Let’s load the data:

fisheries <- read_csv("data/fisheries.csv")
Rows: 216 Columns: 4
── Column specification ────────────────────────────────────────────────────────
Delimiter: ","
chr (1): country
dbl (3): capture, aquaculture, total

ℹ Use `spec()` to retrieve the full column specification for this data.
ℹ Specify the column types or set `show_col_types = FALSE` to quiet this message.

And inspect it:

Rows: 216
Columns: 4
$ country     <chr> "Afghanistan", "Albania", "Algeria", "American Samoa", "An…
$ capture     <dbl> 1000, 7886, 95000, 3047, 0, 486490, 3000, 755226, 3758, 14…
$ aquaculture <dbl> 1200, 950, 1361, 20, 0, 655, 10, 3673, 16381, 0, 96847, 34…
$ total       <dbl> 2200, 8836, 96361, 3067, 0, 487145, 3010, 758899, 20139, 1…

Data prep

Filter out countries whose total harvest was less than 100,000 tons since they are not included in the visualization:

fisheries <- fisheries |>
  filter(total > 100000)

Then, we will join this with the continent data.

continents <- read_csv("data/continents.csv")
Rows: 245 Columns: 2
── Column specification ────────────────────────────────────────────────────────
Delimiter: ","
chr (2): country, continent

ℹ Use `spec()` to retrieve the full column specification for this data.
ℹ Specify the column types or set `show_col_types = FALSE` to quiet this message.

Data joins

Exercise 2

We want to keep all rows and columns from fisheries and add a column for corresponding continents. Which join function should we use? Explain your reasoning.

Exercise 3

Join the two data frames with fisheries <- *_join(fisheries, continents) using the join function you decided on in the previous question. How does this function know to join the two data frames by country?

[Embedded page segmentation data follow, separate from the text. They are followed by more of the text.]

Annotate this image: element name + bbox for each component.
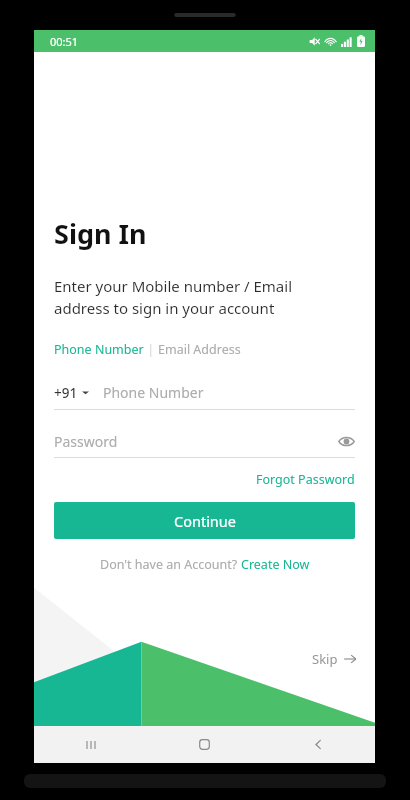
button[interactable]: Email Address xyxy=(158,341,241,358)
staticText: Create Now xyxy=(241,556,310,573)
staticText: 00:51 xyxy=(50,34,79,49)
button[interactable]: Phone Number xyxy=(54,341,144,358)
button[interactable]: +91 xyxy=(54,383,355,402)
staticText: Password xyxy=(54,432,338,451)
staticText: Don't have an Account? xyxy=(100,556,241,573)
button[interactable]: Continue xyxy=(54,502,355,539)
button[interactable]: Show password xyxy=(338,433,355,450)
staticText: Skip xyxy=(312,650,338,668)
button[interactable]: Home xyxy=(147,726,261,763)
button[interactable]: Create Now xyxy=(241,556,310,573)
staticText: Email Address xyxy=(158,341,241,358)
staticText: +91 xyxy=(54,384,78,402)
staticText: Forgot Password xyxy=(256,471,355,488)
button[interactable]: Recents xyxy=(34,726,147,763)
staticText: | xyxy=(144,341,158,358)
button[interactable]: Skip xyxy=(312,650,357,668)
button[interactable]: Password xyxy=(54,432,355,451)
staticText: Phone Number xyxy=(54,341,144,358)
staticText: Phone Number xyxy=(103,383,204,402)
button[interactable]: Forgot Password xyxy=(256,471,355,488)
staticText: Enter your Mobile number / Email address… xyxy=(54,276,293,319)
button[interactable]: Back xyxy=(261,726,375,763)
staticText: Continue xyxy=(174,511,236,531)
staticText: Sign In xyxy=(54,215,147,252)
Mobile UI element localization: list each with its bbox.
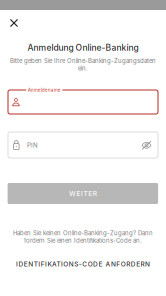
staticText: Haben Sie keinen Online-Banking-Zugang? … bbox=[13, 230, 153, 237]
staticText: Anmeldung Online-Banking bbox=[28, 43, 138, 53]
staticText: fordern Sie einen Identifikations-Code a… bbox=[24, 237, 142, 244]
button[interactable]: WEITER bbox=[8, 183, 158, 204]
staticText: PIN bbox=[27, 142, 38, 149]
button[interactable]: Close bbox=[4, 14, 24, 32]
staticText: IDENTIFIKATIONS-CODE ANFORDERN bbox=[16, 260, 150, 268]
staticText: WEITER bbox=[69, 190, 97, 198]
button[interactable]: IDENTIFIKATIONS-CODE ANFORDERN bbox=[0, 255, 166, 273]
button[interactable]: Show PIN bbox=[138, 137, 154, 153]
staticText: ein. bbox=[78, 65, 88, 72]
staticText: Bitte geben Sie Ihre Online-Banking-Zuga… bbox=[10, 57, 156, 64]
staticText: Anmeldename bbox=[28, 87, 61, 93]
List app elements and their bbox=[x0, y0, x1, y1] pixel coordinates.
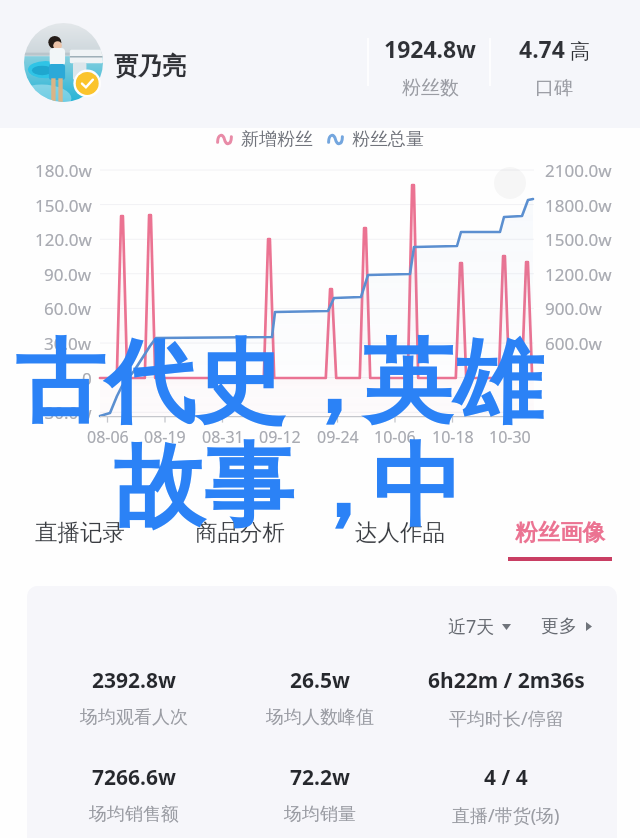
button[interactable]: 6h22m / 2m36s bbox=[413, 666, 599, 731]
button[interactable]: 商品分析 bbox=[160, 508, 320, 568]
staticText: 1200.0w bbox=[545, 263, 612, 286]
staticText: 08-31 bbox=[202, 426, 244, 448]
staticText: 中 bbox=[372, 430, 462, 543]
staticText: 粉丝数 bbox=[402, 76, 459, 100]
staticText: 直播/带货(场) bbox=[452, 803, 560, 828]
staticText: 08-06 bbox=[87, 426, 129, 448]
staticText: 古代史 bbox=[15, 326, 285, 439]
staticText: 2392.8w bbox=[92, 666, 176, 695]
staticText: 09-24 bbox=[317, 426, 359, 448]
staticText: 近7天 bbox=[448, 614, 495, 639]
staticText: 1924.8w bbox=[384, 33, 476, 64]
staticText: -30.0w bbox=[39, 401, 92, 424]
staticText: 新增粉丝 bbox=[241, 128, 313, 151]
staticText: 1800.0w bbox=[545, 194, 612, 217]
staticText: 6h22m / 2m36s bbox=[428, 666, 585, 695]
button[interactable]: 4 / 4 bbox=[413, 763, 599, 828]
staticText: 更多 bbox=[541, 615, 577, 638]
button[interactable]: 近7天 bbox=[444, 610, 515, 643]
staticText: 600.0w bbox=[545, 332, 602, 355]
button[interactable]: 72.2w bbox=[227, 763, 413, 826]
staticText: 英雄 bbox=[363, 326, 543, 439]
staticText: 26.5w bbox=[290, 666, 350, 695]
staticText: ， bbox=[287, 326, 365, 439]
staticText: 贾乃亮 bbox=[114, 51, 186, 81]
button[interactable]: 7266.6w bbox=[41, 763, 227, 826]
staticText: 90.0w bbox=[44, 263, 92, 286]
staticText: 场均销售额 bbox=[89, 803, 179, 826]
staticText: 120.0w bbox=[35, 228, 92, 251]
staticText: 口碑 bbox=[535, 76, 573, 100]
staticText: 10-06 bbox=[374, 426, 416, 448]
staticText: 180.0w bbox=[35, 159, 92, 182]
staticText: 平均时长/停留 bbox=[449, 706, 564, 731]
staticText: 场均观看人次 bbox=[80, 706, 188, 729]
staticText: 7266.6w bbox=[92, 763, 176, 792]
button[interactable]: 2392.8w bbox=[41, 666, 227, 729]
staticText: 4.74 bbox=[519, 33, 565, 64]
staticText: 场均销量 bbox=[284, 803, 356, 826]
staticText: 10-18 bbox=[432, 426, 474, 448]
button[interactable]: 26.5w bbox=[227, 666, 413, 729]
staticText: 2100.0w bbox=[545, 159, 612, 182]
staticText: 0 bbox=[82, 367, 92, 390]
staticText: 60.0w bbox=[44, 297, 92, 320]
staticText: ， bbox=[296, 430, 374, 543]
staticText: 30.0w bbox=[44, 332, 92, 355]
button[interactable]: 1924.8w bbox=[368, 33, 492, 100]
button[interactable]: 粉丝画像 bbox=[480, 508, 640, 568]
staticText: 09-12 bbox=[259, 426, 301, 448]
staticText: 150.0w bbox=[35, 194, 92, 217]
button[interactable]: 更多 bbox=[537, 611, 596, 642]
button[interactable]: Profile avatar bbox=[24, 23, 103, 102]
button[interactable]: 4.74 bbox=[492, 33, 616, 100]
button[interactable]: 达人作品 bbox=[320, 508, 480, 568]
staticText: 1500.0w bbox=[545, 228, 612, 251]
button[interactable]: 直播记录 bbox=[0, 508, 160, 568]
staticText: 4 / 4 bbox=[484, 763, 528, 792]
staticText: 10-30 bbox=[489, 426, 531, 448]
staticText: 故事 bbox=[114, 430, 294, 543]
staticText: 粉丝画像 bbox=[515, 518, 605, 546]
staticText: 商品分析 bbox=[195, 518, 285, 546]
staticText: 08-19 bbox=[144, 426, 186, 448]
staticText: 场均人数峰值 bbox=[266, 706, 374, 729]
staticText: 高 bbox=[570, 39, 590, 64]
staticText: 直播记录 bbox=[35, 518, 125, 546]
staticText: 达人作品 bbox=[355, 518, 445, 546]
staticText: 900.0w bbox=[545, 297, 602, 320]
staticText: 粉丝总量 bbox=[352, 128, 424, 151]
staticText: 72.2w bbox=[290, 763, 350, 792]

Hint: Take a look at the variables in the two datasets you’re joining.

Exercise 4

Do all countries in fisheries have a continent assigned? If not, which countries are missing continents (NAs)?

Exercise 5

Fill in the missing continents for these countries and justify your decisions. Then check to make sure all countries now have continents assigned.

Exercise 6

Calculate the percentage of aquaculture harvest for each country, record these values in a new variable called aquaculture_perc.

Exercise 7

Calculate minimum, mean, and maximum aquaculture percentage for each continent and visualize these values as a bar plot.